- Directions for this task -
Without the pictures, set down every record below exactly as it reads.

- Extracted entries -
....
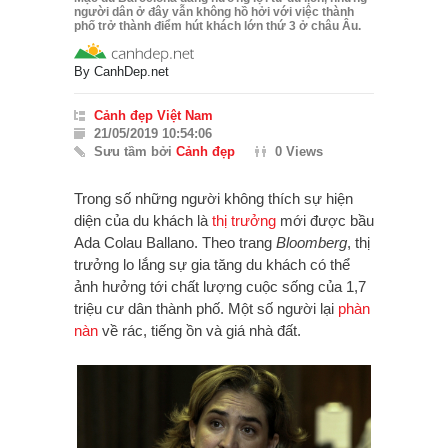
người dân ở đây vẫn không hồ hởi với việc thành
phố trở thành điểm hút khách lớn thứ 3 ở châu Âu.
By
CanhDep.net
Cảnh đẹp Việt Nam
21/05/2019 10:54:06
Sưu tầm bởi
Cảnh đẹp
0 Views
Trong số những người không thích sự hiện
diện của du khách là
thị trưởng
mới được bầu
Ada Colau Ballano. Theo trang
Bloomberg
, thị
trưởng lo lắng sự gia tăng du khách có thể
ảnh hưởng tới chất lượng cuộc sống của 1,7
triệu cư dân thành phố. Một số người lại
phàn
nàn
về rác, tiếng ồn và giá nhà đất.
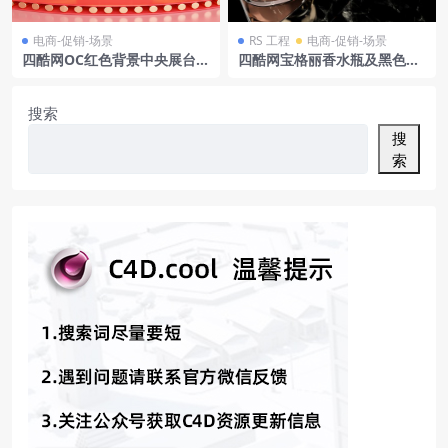
电商-促销-场景
RS 工程
电商-促销-场景
四酷网OC红色背景中央展台机
四酷网宝格丽香水瓶及黑色大
械臂礼盒造物节模型工程
理石背景模型
搜索
搜
索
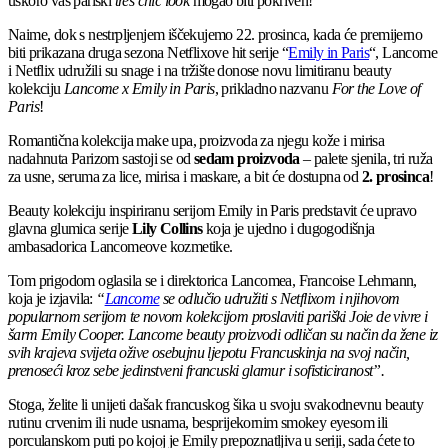
uskoro vaš pariški
tres chic look
mogao biti pokriven!
Naime, dok s nestrpljenjem iščekujemo 22. prosinca, kada će premijerno
biti prikazana druga sezona Netflixove hit serije “
Emily in Paris
“, Lancome
i Netflix udružili su snage i na tržište donose novu limitiranu beauty
kolekciju
Lancome x Emily in Paris
, prikladno nazvanu
For the Love of
Paris
!
Romantična kolekcija make upa, proizvoda za njegu kože i mirisa
nadahnuta Parizom sastoji se od
sedam proizvoda
– palete sjenila, tri ruža
za usne, seruma za lice, mirisa i maskare, a bit će dostupna od
2. prosinca
!
Beauty kolekciju inspiriranu serijom Emily in Paris predstavit će upravo
glavna glumica serije
Lily Collins
koja je ujedno i dugogodišnja
ambasadorica Lancomeove kozmetike.
Tom prigodom oglasila se i direktorica Lancomea, Francoise Lehmann,
koja je izjavila:
“
Lancome
se odlučio udružiti s Netflixom i njihovom
popularnom serijom te novom kolekcijom proslaviti pariški Joie de vivre i
šarm Emily Cooper. Lancome beauty proizvodi odličan su način da žene iz
svih krajeva svijeta ožive osebujnu ljepotu Francuskinja na svoj način,
prenoseći kroz sebe jedinstveni francuski glamur i sofisticiranost”.
Stoga, želite li unijeti dašak francuskog šika u svoju svakodnevnu beauty
rutinu crvenim ili nude usnama, besprijekornim smokey eyesom ili
porculanskom puti po kojoj je Emily prepoznatljiva u seriji, sada ćete to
....
- Reply -
người dân ở đây vẫn không hồ hởi với việc thành
phố trở thành điểm hút khách lớn thứ 3 ở châu Âu.
By
CanhDep.net
Cảnh đẹp Việt Nam
21/05/2019 10:54:06
Sưu tầm bởi
Cảnh đẹp
0 Views
Trong số những người không thích sự hiện
diện của du khách là
thị trưởng
mới được bầu
Ada Colau Ballano. Theo trang
Bloomberg
, thị
trưởng lo lắng sự gia tăng du khách có thể
ảnh hưởng tới chất lượng cuộc sống của 1,7
triệu cư dân thành phố. Một số người lại
phàn
nàn
về rác, tiếng ồn và giá nhà đất.
电商-促销-场景
RS 工程
电商-促销-场景
四酷网OC红色背景中央展台机
四酷网宝格丽香水瓶及黑色大
械臂礼盒造物节模型工程
理石背景模型
搜索
搜
索
uskoro vaš pariški
tres chic look
mogao biti pokriven!
Naime, dok s nestrpljenjem iščekujemo 22. prosinca, kada će premijerno
biti prikazana druga sezona Netflixove hit serije “
Emily in Paris
“, Lancome
i Netflix udružili su snage i na tržište donose novu limitiranu beauty
kolekciju
Lancome x Emily in Paris
, prikladno nazvanu
For the Love of
Paris
!
Romantična kolekcija make upa, proizvoda za njegu kože i mirisa
nadahnuta Parizom sastoji se od
sedam proizvoda
– palete sjenila, tri ruža
za usne, seruma za lice, mirisa i maskare, a bit će dostupna od
2. prosinca
!
Beauty kolekciju inspiriranu serijom Emily in Paris predstavit će upravo
glavna glumica serije
Lily Collins
koja je ujedno i dugogodišnja
ambasadorica Lancomeove kozmetike.
Tom prigodom oglasila se i direktorica Lancomea, Francoise Lehmann,
koja je izjavila:
“
Lancome
se odlučio udružiti s Netflixom i njihovom
popularnom serijom te novom kolekcijom proslaviti pariški Joie de vivre i
šarm Emily Cooper. Lancome beauty proizvodi odličan su način da žene iz
svih krajeva svijeta ožive osebujnu ljepotu Francuskinja na svoj način,
prenoseći kroz sebe jedinstveni francuski glamur i sofisticiranost”.
Stoga, želite li unijeti dašak francuskog šika u svoju svakodnevnu beauty
rutinu crvenim ili nude usnama, besprijekornim smokey eyesom ili
porculanskom puti po kojoj je Emily prepoznatljiva u seriji, sada ćete to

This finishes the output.